Note that mapAsync is used to allow the stream transformation by the custom business logic to be carried out asynchronously.

Running the streaming ETL/pipelining system

To run the application that comes with sample real estate property listing data on a computer, go to the GitHub repo and follow the README instructions to launch the producers and consumers on one or more command-line terminals.

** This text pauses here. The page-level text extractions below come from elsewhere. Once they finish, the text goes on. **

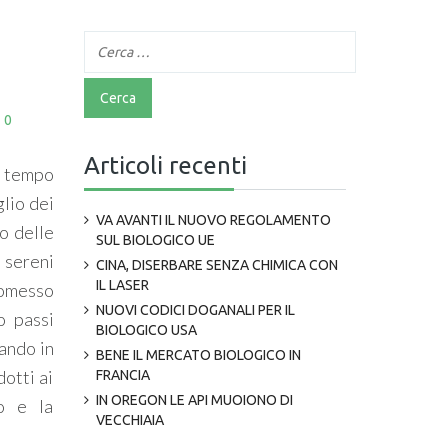
0
Articoli recenti
in tempo
glio dei
VA AVANTI IL NUOVO REGOLAMENTO
ro delle
SUL BIOLOGICO UE
 sereni
CINA, DISERBARE SENZA CHIMICA CON
IL LASER
romesso
NUOVI CODICI DOGANALI PER IL
o passi
BIOLOGICO USA
rando in
BENE IL MERCATO BIOLOGICO IN
otti ai
FRANCIA
IN OREGON LE API MUOIONO DI
vo e la
VECCHIAIA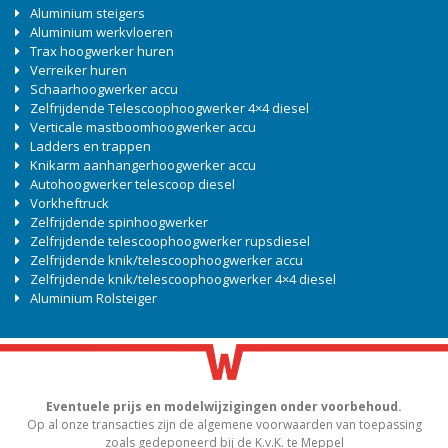
Aluminium steigers
Aluminium werkvloeren
Trax hoogwerker huren
Verreiker huren
Schaarhoogwerker accu
Zelfrijdende Telescoophoogwerker 4×4 diesel
Verticale mastboomhoogwerker accu
Ladders en trappen
Knikarm aanhangerhoogwerker accu
Autohoogwerker telescoop diesel
Vorkheftruck
Zelfrijdende spinhoogwerker
Zelfrijdende telescoophoogwerker rupsdiesel
Zelfrijdende knik/telescoophoogwerker accu
Zelfrijdende knik/telescoophoogwerker 4×4 diesel
Aluminium Rolsteiger
Eventuele prijs en modelwijzigingen onder voorbehoud.
Op al onze transacties zijn de algemene voorwaarden van toepassing
zoals gedeponeerd bij de K.v.K. te Meppel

Also included in the README are instructions about how to run a couple of set queries to verify data that get ETL-ed to the Cassandra tables via Alpakka Cassandra’s CassandraSource which takes a CQL query as its argument.

Further enhancements

Depending on specific business requirement, the streaming ETL system can be further enhanced in a number of areas.

  1. This streaming ETL system offers at-least-once delivery only in stream consumptions. If an end-to-end version is necessary, one could enhance the producers by using Producer.committabbleSink() or Producer.flexiFlow() instead of Producer.plainSink().
  2. For exactly-once delivery, which is a generally much more stringent requirement, one approach to achieve that would be to atomically persist the in-flight data with the corresponding commit offset positions using a reliable storage system.
  3. In case tracking of Kafka’s topic partition assignment is required, one can use Consumer.committablePartitionedSource[K,V] instead of Consumer.committableSource[K,V]. More details can be found in the tech doc.
  4. To gracefully restart a stream on failure with a configurable backoff, Akka Stream provides method RestartSource.onFailuresWithBackoff for that as illustrated in an example in this tech doc.